From the first line of the data through the line containing "10 HP DC 12V 24V AC 220V", transcribe each line exactly. Pictures do not belong in the copy.
════════════════════
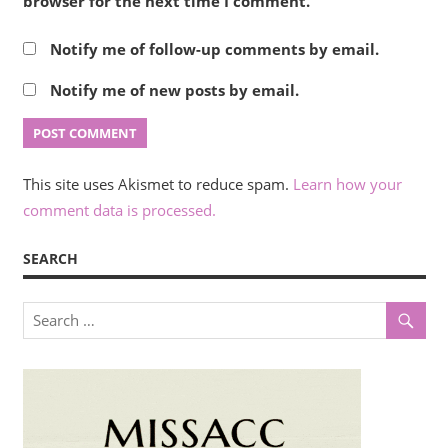
browser for the next time I comment.
Notify me of follow-up comments by email.
Notify me of new posts by email.
This site uses Akismet to reduce spam.
Learn how your
comment data is processed.
SEARCH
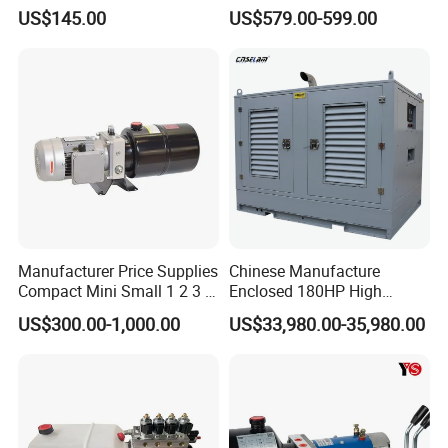
Hydraulic Power Unit with
Lifting with Fork Lifts,
US$145.00
US$579.00-599.00
10L Tank China Factory
Electric Pallet Trucks,
Favourable Price
Scissor Lift Tables, Mini Lift
Tables, Dump
Trucks/Trailers
Manufacturer Price Supplies
Chinese Manufacture
Compact Mini Small 1 2 3 5
Enclosed 180HP High
10 HP DC 12V 24V AC 220V
Pressure Hydraulic Power
US$300.00-1,000.00
US$33,980.00-35,980.00
240V Hpu RV Electric
Unit
System Hydraulic Power
Pack for Sale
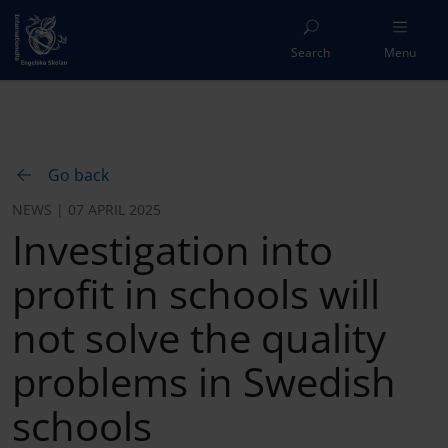
Search
Menu
Go back
NEWS | 07 APRIL 2025
Investigation into
profit in schools will
not solve the quality
problems in Swedish
schools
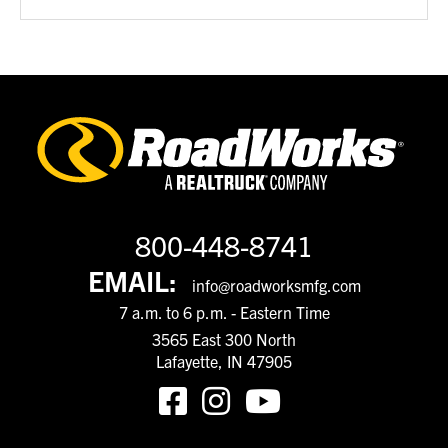
800-448-8741
EMAIL:
info@roadworksmfg.com
7 a.m. to 6 p.m. - Eastern Time
3565 East 300 North
Lafayette, IN 47905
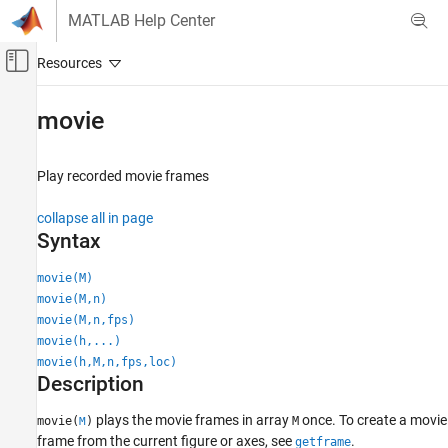
Skip to content
MATLAB Help Center
Off-Canvas Navigation Menu Toggle
Main Content
Documentation Home
movie
MATLAB
Graphics
Play recorded movie frames
2-D and 3-D Plots
collapse all in page
Animation
Syntax
movie
movie(M)
ON THIS PAGE
movie(M,n)
Syntax
movie(M,n,fps)
Description
movie(h,...)
Examples
movie(h,M,n,fps,loc)
Description
Input Arguments
Tips
plays the movie frames in array
once. To create a movie
movie(
)
M
M
Version History
frame from the current figure or axes, see
.
getframe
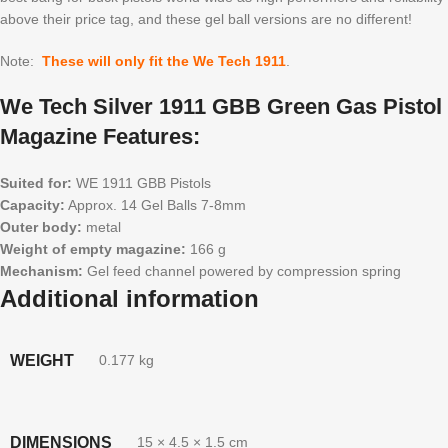
above their price tag, and these gel ball versions are no different!
Note:
These will only fit the We Tech 1911
.
We Tech Silver 1911 GBB Green Gas Pistol
Magazine Features:
Suited for:
WE 1911 GBB Pistols
Capacity:
Approx. 14 Gel Balls 7-8mm
Outer body:
metal
Weight of empty magazine:
166 g
Mechanism:
Gel feed channel powered by compression spring
Additional information
WEIGHT
0.177 kg
DIMENSIONS
15 × 4.5 × 1.5 cm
════════════════════
- Answer area:
browser for the next time I comment.
Notify me of follow-up comments by email.
Notify me of new posts by email.
This site uses Akismet to reduce spam.
Learn how your
comment data is processed.
SEARCH
Hydraulic Power Unit with
Lifting with Fork Lifts,
US$145.00
US$579.00-599.00
10L Tank China Factory
Electric Pallet Trucks,
Favourable Price
Scissor Lift Tables, Mini Lift
Tables, Dump
Trucks/Trailers
Manufacturer Price Supplies
Chinese Manufacture
Compact Mini Small 1 2 3 5
Enclosed 180HP High
10 HP DC 12V 24V AC 220V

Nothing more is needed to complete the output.